- PROBLEM TO WORK ON -
Once the line containing "ts nés en 2024" is found in the entries below, restate it and each following line word for word, stopping after the line containing "Institut Saint-Jacques 2021".

- TASK MATERIAL -
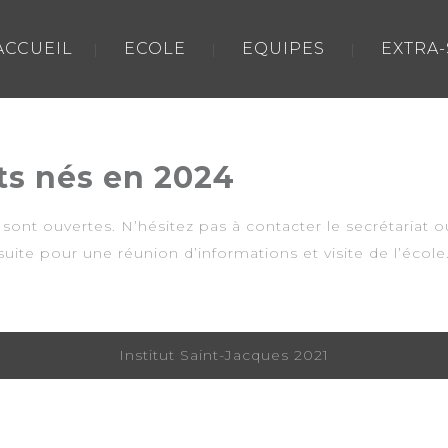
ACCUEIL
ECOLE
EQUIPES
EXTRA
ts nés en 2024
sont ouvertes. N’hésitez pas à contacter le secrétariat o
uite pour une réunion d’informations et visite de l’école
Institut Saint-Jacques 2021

* * *

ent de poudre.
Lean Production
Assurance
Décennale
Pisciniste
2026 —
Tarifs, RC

- WRITTEN REPLY -
ts nés en 2024
sont ouvertes. N’hésitez pas à contacter le secrétariat o
uite pour une réunion d’informations et visite de l’école
Institut Saint-Jacques 2021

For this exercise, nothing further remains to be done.